Le tessere ricavate da formelle di pasta vitrea sono tagliate manualmente una ad una e sono allettate in uno strato di malta cementizia colorata con ossidi e additivata con resina, per garantire la massima tenuta.

L’inclinazione delle tessere rimanda alla più antica tradizione del mosaico bizantino: infatti nella tessitura dei fondi in oro dei grandi cicli musivi parietali delle basiliche ravennati, le tessere venivano sempre inclinate leggermente secondo un angolazione che congelava il gesto dell’artista, aumentando gli effetti di riflessione luminosa.

Questo aspetto è stato un pò esasperato nelle realizzazioni fino a dare una sensazione di un morbido movimento di luce che segue lo sguardo del fedele, cambiando a seconda dei punti di vista. Lo schema speculare del mosaico sul fronte dell’altare è un elemento che rimanda ai rivestimenti marmorei a “macchia aperta” della architettura bizantina.
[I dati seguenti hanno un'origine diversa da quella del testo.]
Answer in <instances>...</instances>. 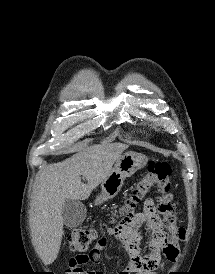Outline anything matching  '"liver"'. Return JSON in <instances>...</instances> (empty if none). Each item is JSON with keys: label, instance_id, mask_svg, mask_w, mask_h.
Segmentation results:
<instances>
[{"label": "liver", "instance_id": "liver-1", "mask_svg": "<svg viewBox=\"0 0 215 274\" xmlns=\"http://www.w3.org/2000/svg\"><path fill=\"white\" fill-rule=\"evenodd\" d=\"M127 148L120 143L91 146L43 170L34 186L30 226L34 246L45 265L53 263L60 250L65 201L88 199Z\"/></svg>", "mask_w": 215, "mask_h": 274}]
</instances>
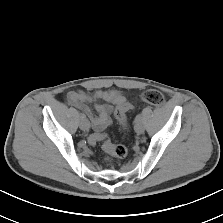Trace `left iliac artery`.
I'll use <instances>...</instances> for the list:
<instances>
[{"mask_svg": "<svg viewBox=\"0 0 223 223\" xmlns=\"http://www.w3.org/2000/svg\"><path fill=\"white\" fill-rule=\"evenodd\" d=\"M142 120V116L141 114H138L136 117H135V122H138V121H141Z\"/></svg>", "mask_w": 223, "mask_h": 223, "instance_id": "left-iliac-artery-1", "label": "left iliac artery"}]
</instances>
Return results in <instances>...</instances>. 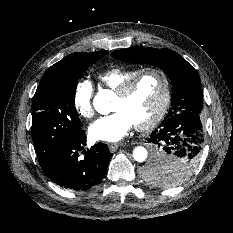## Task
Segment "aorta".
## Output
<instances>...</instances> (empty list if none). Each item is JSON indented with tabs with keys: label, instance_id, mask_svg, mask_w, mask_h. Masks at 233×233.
Here are the masks:
<instances>
[{
	"label": "aorta",
	"instance_id": "obj_1",
	"mask_svg": "<svg viewBox=\"0 0 233 233\" xmlns=\"http://www.w3.org/2000/svg\"><path fill=\"white\" fill-rule=\"evenodd\" d=\"M112 92L110 90H100L93 100L95 110L100 114H108L111 111L110 101L112 99ZM148 157V152L145 147L138 146L133 150V158L137 162H144Z\"/></svg>",
	"mask_w": 233,
	"mask_h": 233
}]
</instances>
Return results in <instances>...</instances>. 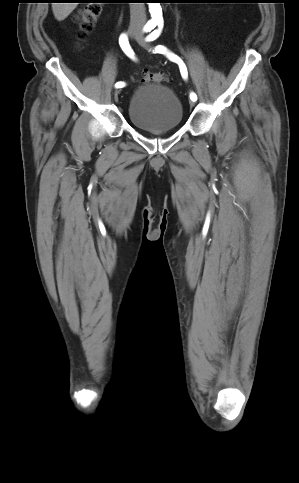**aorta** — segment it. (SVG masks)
I'll use <instances>...</instances> for the list:
<instances>
[{
    "mask_svg": "<svg viewBox=\"0 0 299 483\" xmlns=\"http://www.w3.org/2000/svg\"><path fill=\"white\" fill-rule=\"evenodd\" d=\"M149 4V12L151 14L153 21L162 20V8L160 3H148Z\"/></svg>",
    "mask_w": 299,
    "mask_h": 483,
    "instance_id": "1",
    "label": "aorta"
}]
</instances>
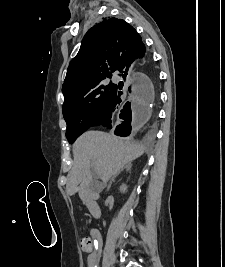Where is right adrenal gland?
Here are the masks:
<instances>
[{
  "label": "right adrenal gland",
  "mask_w": 225,
  "mask_h": 267,
  "mask_svg": "<svg viewBox=\"0 0 225 267\" xmlns=\"http://www.w3.org/2000/svg\"><path fill=\"white\" fill-rule=\"evenodd\" d=\"M123 170L130 171L131 170V164H127L121 171H123ZM121 171L112 177L111 181L109 182L108 189L111 187L112 182H114V179L121 173Z\"/></svg>",
  "instance_id": "right-adrenal-gland-1"
}]
</instances>
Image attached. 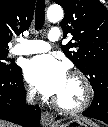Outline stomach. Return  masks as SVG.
<instances>
[{
	"label": "stomach",
	"mask_w": 108,
	"mask_h": 127,
	"mask_svg": "<svg viewBox=\"0 0 108 127\" xmlns=\"http://www.w3.org/2000/svg\"><path fill=\"white\" fill-rule=\"evenodd\" d=\"M46 127H98V126L94 123L90 124L79 119H73L63 124L55 122L52 125H47Z\"/></svg>",
	"instance_id": "1"
}]
</instances>
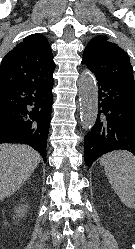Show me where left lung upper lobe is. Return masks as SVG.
Segmentation results:
<instances>
[{
  "instance_id": "left-lung-upper-lobe-1",
  "label": "left lung upper lobe",
  "mask_w": 135,
  "mask_h": 249,
  "mask_svg": "<svg viewBox=\"0 0 135 249\" xmlns=\"http://www.w3.org/2000/svg\"><path fill=\"white\" fill-rule=\"evenodd\" d=\"M82 63L96 76L135 87L133 68L128 54L108 37L98 35L90 40Z\"/></svg>"
}]
</instances>
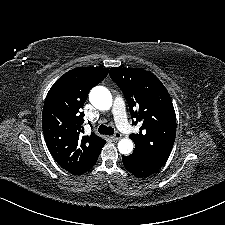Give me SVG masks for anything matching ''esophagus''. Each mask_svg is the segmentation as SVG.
I'll use <instances>...</instances> for the list:
<instances>
[{
    "label": "esophagus",
    "mask_w": 225,
    "mask_h": 225,
    "mask_svg": "<svg viewBox=\"0 0 225 225\" xmlns=\"http://www.w3.org/2000/svg\"><path fill=\"white\" fill-rule=\"evenodd\" d=\"M112 141H117L121 138V134L120 133H115L113 136H110Z\"/></svg>",
    "instance_id": "34e87169"
}]
</instances>
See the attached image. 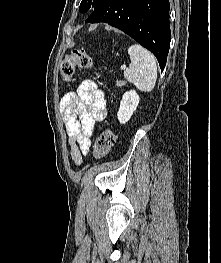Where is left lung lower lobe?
Instances as JSON below:
<instances>
[{"mask_svg":"<svg viewBox=\"0 0 221 263\" xmlns=\"http://www.w3.org/2000/svg\"><path fill=\"white\" fill-rule=\"evenodd\" d=\"M169 9L168 0H104L85 22L122 30L150 50L163 70L170 46Z\"/></svg>","mask_w":221,"mask_h":263,"instance_id":"obj_1","label":"left lung lower lobe"}]
</instances>
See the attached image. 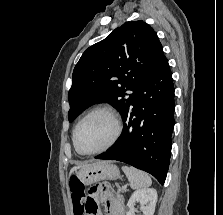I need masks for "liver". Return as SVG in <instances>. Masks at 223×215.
Listing matches in <instances>:
<instances>
[{"label": "liver", "mask_w": 223, "mask_h": 215, "mask_svg": "<svg viewBox=\"0 0 223 215\" xmlns=\"http://www.w3.org/2000/svg\"><path fill=\"white\" fill-rule=\"evenodd\" d=\"M88 165H90V163H81V165H75V167H71L69 175H72V173H74V171H77V169H82V167H88Z\"/></svg>", "instance_id": "6515ba94"}]
</instances>
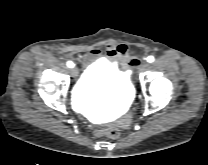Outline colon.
<instances>
[{"label":"colon","mask_w":208,"mask_h":165,"mask_svg":"<svg viewBox=\"0 0 208 165\" xmlns=\"http://www.w3.org/2000/svg\"><path fill=\"white\" fill-rule=\"evenodd\" d=\"M97 137L117 138L120 130L117 127H107L95 133Z\"/></svg>","instance_id":"colon-1"}]
</instances>
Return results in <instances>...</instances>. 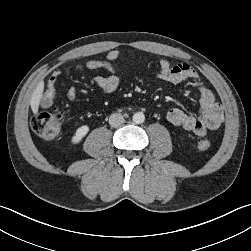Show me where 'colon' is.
<instances>
[{
	"mask_svg": "<svg viewBox=\"0 0 251 251\" xmlns=\"http://www.w3.org/2000/svg\"><path fill=\"white\" fill-rule=\"evenodd\" d=\"M32 129L43 139L57 137L62 128V116L53 108L50 111H41L35 114L31 120ZM211 146L208 140H201L197 143L199 150H207Z\"/></svg>",
	"mask_w": 251,
	"mask_h": 251,
	"instance_id": "colon-1",
	"label": "colon"
}]
</instances>
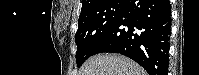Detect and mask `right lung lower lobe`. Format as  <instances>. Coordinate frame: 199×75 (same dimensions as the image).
Listing matches in <instances>:
<instances>
[{
  "instance_id": "98d812e1",
  "label": "right lung lower lobe",
  "mask_w": 199,
  "mask_h": 75,
  "mask_svg": "<svg viewBox=\"0 0 199 75\" xmlns=\"http://www.w3.org/2000/svg\"><path fill=\"white\" fill-rule=\"evenodd\" d=\"M170 14L169 0H127L93 55L120 53L140 64L149 75H168Z\"/></svg>"
}]
</instances>
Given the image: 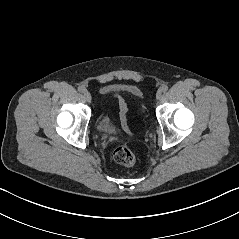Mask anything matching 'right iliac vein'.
<instances>
[{
	"label": "right iliac vein",
	"mask_w": 239,
	"mask_h": 239,
	"mask_svg": "<svg viewBox=\"0 0 239 239\" xmlns=\"http://www.w3.org/2000/svg\"><path fill=\"white\" fill-rule=\"evenodd\" d=\"M83 95H84V98L86 99L87 102H91L92 96H91V94L87 90H85L83 92Z\"/></svg>",
	"instance_id": "obj_1"
}]
</instances>
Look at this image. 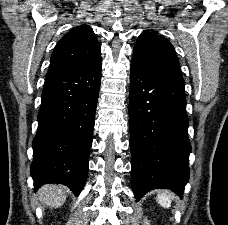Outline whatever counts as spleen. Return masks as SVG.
I'll list each match as a JSON object with an SVG mask.
<instances>
[{"mask_svg": "<svg viewBox=\"0 0 228 225\" xmlns=\"http://www.w3.org/2000/svg\"><path fill=\"white\" fill-rule=\"evenodd\" d=\"M172 199L173 193L171 191H160L159 195H157V201L164 209L171 207Z\"/></svg>", "mask_w": 228, "mask_h": 225, "instance_id": "obj_1", "label": "spleen"}]
</instances>
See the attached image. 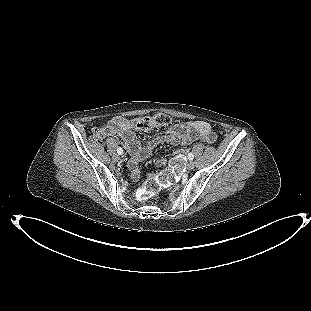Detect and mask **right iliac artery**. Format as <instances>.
Returning a JSON list of instances; mask_svg holds the SVG:
<instances>
[{
    "mask_svg": "<svg viewBox=\"0 0 311 311\" xmlns=\"http://www.w3.org/2000/svg\"><path fill=\"white\" fill-rule=\"evenodd\" d=\"M117 152H118V154H122V153H123L122 148H121V147H119V148L117 149Z\"/></svg>",
    "mask_w": 311,
    "mask_h": 311,
    "instance_id": "1",
    "label": "right iliac artery"
}]
</instances>
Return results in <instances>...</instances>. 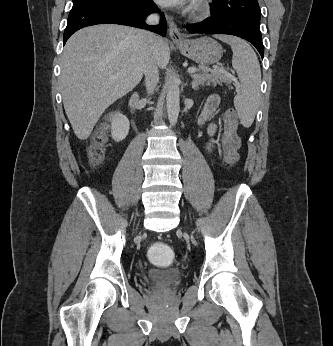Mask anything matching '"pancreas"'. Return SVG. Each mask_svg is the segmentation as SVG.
<instances>
[{"mask_svg": "<svg viewBox=\"0 0 333 346\" xmlns=\"http://www.w3.org/2000/svg\"><path fill=\"white\" fill-rule=\"evenodd\" d=\"M205 66H200L196 73L191 75L192 77V87L197 90L200 86H217L225 84H230L233 81V77L229 73H222L218 69L215 71H210Z\"/></svg>", "mask_w": 333, "mask_h": 346, "instance_id": "pancreas-1", "label": "pancreas"}]
</instances>
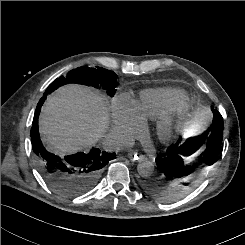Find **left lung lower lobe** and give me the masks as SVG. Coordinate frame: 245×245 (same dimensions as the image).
I'll list each match as a JSON object with an SVG mask.
<instances>
[{"label":"left lung lower lobe","mask_w":245,"mask_h":245,"mask_svg":"<svg viewBox=\"0 0 245 245\" xmlns=\"http://www.w3.org/2000/svg\"><path fill=\"white\" fill-rule=\"evenodd\" d=\"M212 112L213 123L210 129L195 137L180 138L177 143L167 148L165 154L158 155L155 159L160 179L169 184L167 194H175L191 185L193 175L183 158L198 150L206 141V148L199 157V166H210L219 159L222 150L223 118L217 110L212 109ZM146 189L151 192L154 190V185L148 183Z\"/></svg>","instance_id":"left-lung-lower-lobe-1"}]
</instances>
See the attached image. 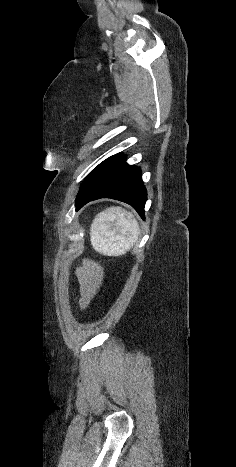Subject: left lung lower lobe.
I'll use <instances>...</instances> for the list:
<instances>
[{
	"label": "left lung lower lobe",
	"instance_id": "1",
	"mask_svg": "<svg viewBox=\"0 0 236 467\" xmlns=\"http://www.w3.org/2000/svg\"><path fill=\"white\" fill-rule=\"evenodd\" d=\"M123 154L113 155L92 170L76 198V210L99 198H112L130 204L144 219L147 191L140 168L128 165Z\"/></svg>",
	"mask_w": 236,
	"mask_h": 467
}]
</instances>
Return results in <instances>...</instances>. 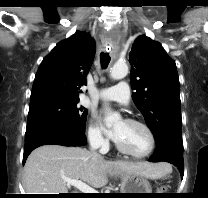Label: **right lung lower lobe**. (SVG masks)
<instances>
[{"mask_svg":"<svg viewBox=\"0 0 208 198\" xmlns=\"http://www.w3.org/2000/svg\"><path fill=\"white\" fill-rule=\"evenodd\" d=\"M84 146L85 133L63 123H46L26 130L23 164L28 155L42 145Z\"/></svg>","mask_w":208,"mask_h":198,"instance_id":"right-lung-lower-lobe-1","label":"right lung lower lobe"}]
</instances>
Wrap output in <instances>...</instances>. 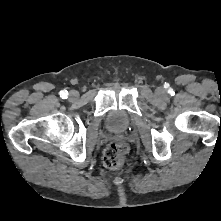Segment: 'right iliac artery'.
<instances>
[{"label":"right iliac artery","mask_w":221,"mask_h":221,"mask_svg":"<svg viewBox=\"0 0 221 221\" xmlns=\"http://www.w3.org/2000/svg\"><path fill=\"white\" fill-rule=\"evenodd\" d=\"M67 95H68V92L63 90L60 92V96L63 98V99H66L67 98Z\"/></svg>","instance_id":"1"}]
</instances>
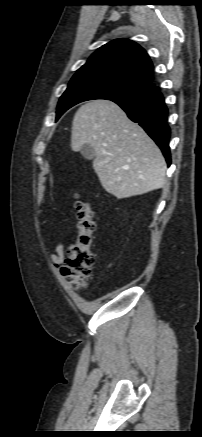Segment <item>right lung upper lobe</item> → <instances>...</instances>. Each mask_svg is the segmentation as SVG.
<instances>
[{
	"label": "right lung upper lobe",
	"mask_w": 202,
	"mask_h": 437,
	"mask_svg": "<svg viewBox=\"0 0 202 437\" xmlns=\"http://www.w3.org/2000/svg\"><path fill=\"white\" fill-rule=\"evenodd\" d=\"M83 71L115 72L152 83L153 66L141 46L131 40L117 39L94 52L77 72Z\"/></svg>",
	"instance_id": "right-lung-upper-lobe-1"
}]
</instances>
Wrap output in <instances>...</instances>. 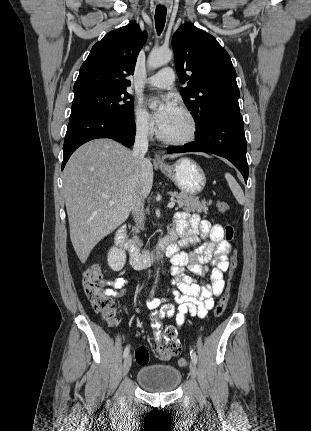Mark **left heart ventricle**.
I'll use <instances>...</instances> for the list:
<instances>
[{
  "label": "left heart ventricle",
  "instance_id": "left-heart-ventricle-1",
  "mask_svg": "<svg viewBox=\"0 0 311 431\" xmlns=\"http://www.w3.org/2000/svg\"><path fill=\"white\" fill-rule=\"evenodd\" d=\"M192 129L190 120L183 114L182 111L161 130L166 138L185 137L190 134Z\"/></svg>",
  "mask_w": 311,
  "mask_h": 431
}]
</instances>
Il mosaico, così montato, riassume in se almeno tre elementi di grandissimo spessore:

  • Le molteplici tessere che, nella loro unicità compongono il disegno generale, non sono dissimili dalle singole persone che si stringono nell’Assemblea di fronte alla Parola di Cristo.
  • La specifica modalità di montaggio, regala simbolismi voluti: la parte centrale, dove si origina la croce, trova conformazione circolare grazie all’orientamento delle tessere, legando il tema del sacrificio a quello dell’ostia.
  • La ricchezza e variabilità del materiale richiama fasti antichi (si veda a questo proposito l’altare argenteo di san Jacopo nella vicina Pistoia) che trovano però equilibrio e sintesi nella mensa marmorea che chiude superiormente la composizione.